Some folks worry about the return of turbulence—their term—to stock market pricing.
Market turbulence is leading some investors to call on the Federal Reserve to halt its campaign of interest rate increases….
No need. The Fed needs to get its benchmark rates back to levels historically consistent with its goal of 2% inflation instead of its heretofore artificially suppressed rates. It’s getting close, but the Fed isn’t there yet—it has a couple-three more rate increases yet to go.
Those investors need to understand a couple of things about volatility—or turbulence—in the market. For short-term traders, volatility presents buying opportunities. For long-term investors, volatility is just noise in the system, well worth ignoring. For yield chasers, volatility represents opportunities to go broke in short order, culling the herd for the benefit of the rest of the trading/investing population.

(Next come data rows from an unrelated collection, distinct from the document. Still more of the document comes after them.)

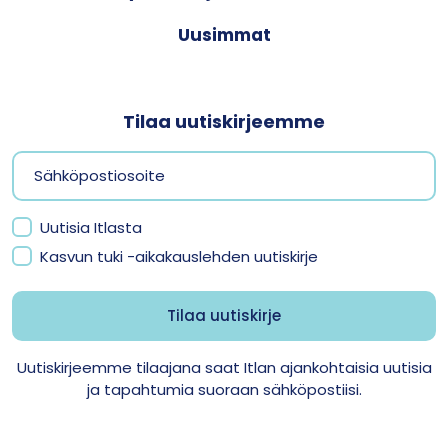
Uusimmat
Tilaa uutiskirjeemme
Uutisia Itlasta
Kasvun tuki -aikakauslehden uutiskirje
Uutiskirjeemme tilaajana saat Itlan ajankohtaisia uutisia
ja tapahtumia suoraan sähköpostiisi.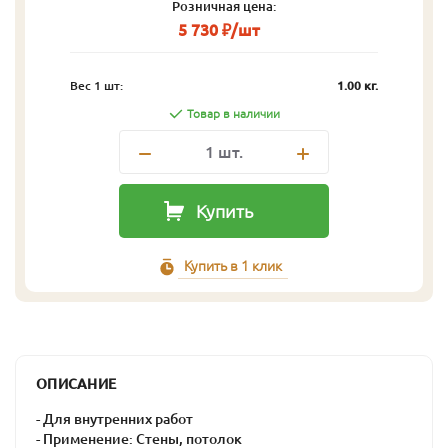
Розничная цена:
5 730 ₽/шт
Вес 1 шт:
1.00 кг.
Товар в наличии
1
шт.
Купить
Купить в 1 клик
ОПИСАНИЕ
- Для внутренних работ
- Применение: Стены, потолок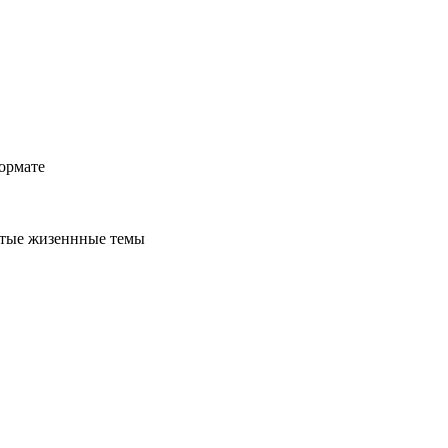
ормате
стые жизеннные темы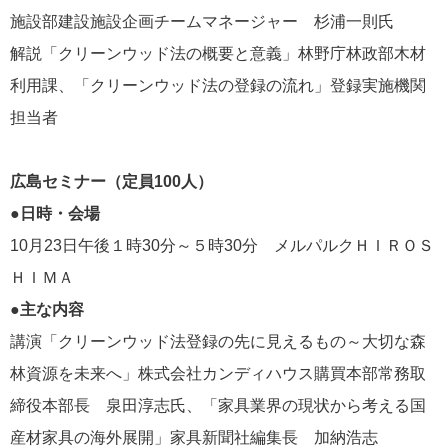
施設部建設施設企画チームマネージャー 杉浦一則氏
解説「クリーンウッド法の概要と意義」林野庁林政部木材
利用課、「クリーンウッド法の登録の流れ」登録実施機関
担当者
広島セミナー（定員100人）
●日時・会場
10月23日午後１時30分～５時30分 メルパルクＨＩＲＯＳ
ＨＩＭＡ
●主な内容
講演「クリーンウッド法登録の先に見えるもの～大切な森
林資源を未来へ」株式会社カンディハウス購買本部常務取
締役本部長 泉田淳志氏、「家具業界の現状から考える国
産材家具の海外展開」家具新聞社編集長 加納浩志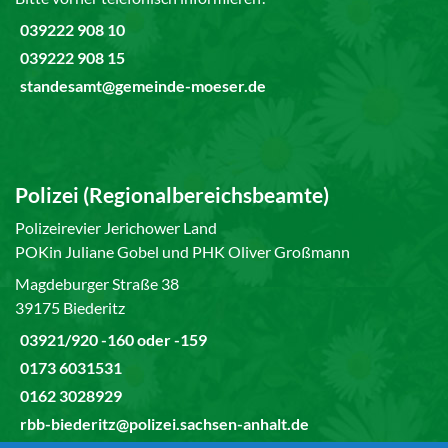
039222 908 10
039222 908 15
standesamt@gemeinde-moeser.de
Polizei (Regionalbereichsbeamte)
Polizeirevier Jerichower Land
POKin Juliane Gobel und PHK Oliver Großmann
Magdeburger Straße 38
39175 Biederitz
03921/920 -160 oder -159
0173 6031531
0162 3028929
rbb-biederitz@polizei.sachsen-anhalt.de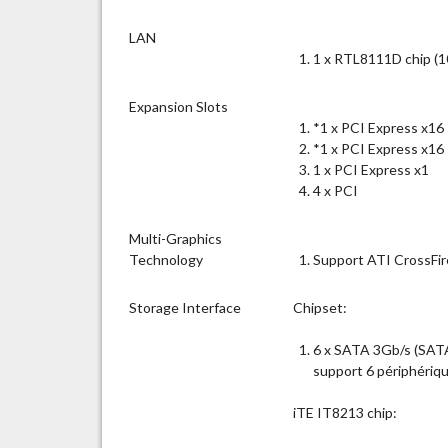
LAN
1 x RTL8111D chip (1
Expansion Slots
*1 x PCI Express x16 
*1 x PCI Express x16 
1 x PCI Express x1
4 x PCI
Multi-Graphics
Technology
Support ATI CrossFir
Storage Interface
Chipset:
6 x SATA 3Gb/s (SAT
support 6 périphéri
iTE IT8213 chip: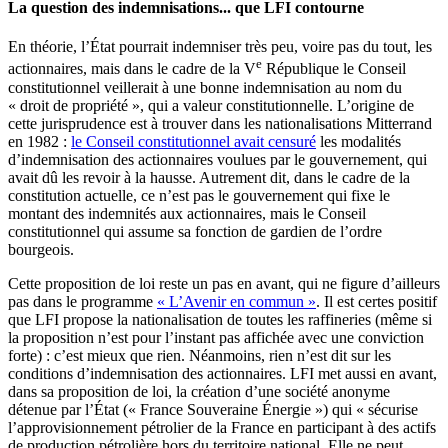
La question des indemnisations... que LFI contourne
En théorie, l’État pourrait indemniser très peu, voire pas du tout, les
e
actionnaires, mais dans le cadre de la V
République le Conseil
constitutionnel veillerait à une bonne indemnisation au nom du
« droit de propriété », qui a valeur constitutionnelle. L’origine de
cette jurisprudence est à trouver dans les nationalisations Mitterrand
en 1982 :
le Conseil constitutionnel avait censuré
les modalités
d’indemnisation des actionnaires voulues par le gouvernement, qui
avait dû les revoir à la hausse. Autrement dit, dans le cadre de la
constitution actuelle, ce n’est pas le gouvernement qui fixe le
montant des indemnités aux actionnaires, mais le Conseil
constitutionnel qui assume sa fonction de gardien de l’ordre
bourgeois.
Cette proposition de loi reste un pas en avant, qui ne figure d’ailleurs
pas dans le programme
« L’Avenir en commun »
. Il est certes positif
que LFI propose la nationalisation de toutes les raffineries (même si
la proposition n’est pour l’instant pas affichée avec une conviction
forte) : c’est mieux que rien. Néanmoins, rien n’est dit sur les
conditions d’indemnisation des actionnaires. LFI met aussi en avant,
dans sa proposition de loi, la création d’une société anonyme
détenue par l’État (« France Souveraine Énergie ») qui « sécurise
l’approvisionnement pétrolier de la France en participant à des actifs
de production pétrolière hors du territoire national. Elle ne peut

Nevertheless, we get guys like Stanley Druckenmiller, who once ran a George Soros hedge fund and has hectored the Fed to raise rates from those artificial lows, saying
I would pause and see if the market knows something we don’t[.]
It’s almost always the case, though, that the market knows something we don’t. And I include my august self in that “we.”
The Fed needs to stay the course, or if a change in pace is warranted, the Fed needs to get quickly to those historically consistent levels. In either case, the Fed then would need to sit down, be quiet, and let the market do what it knows more about than the rest of us.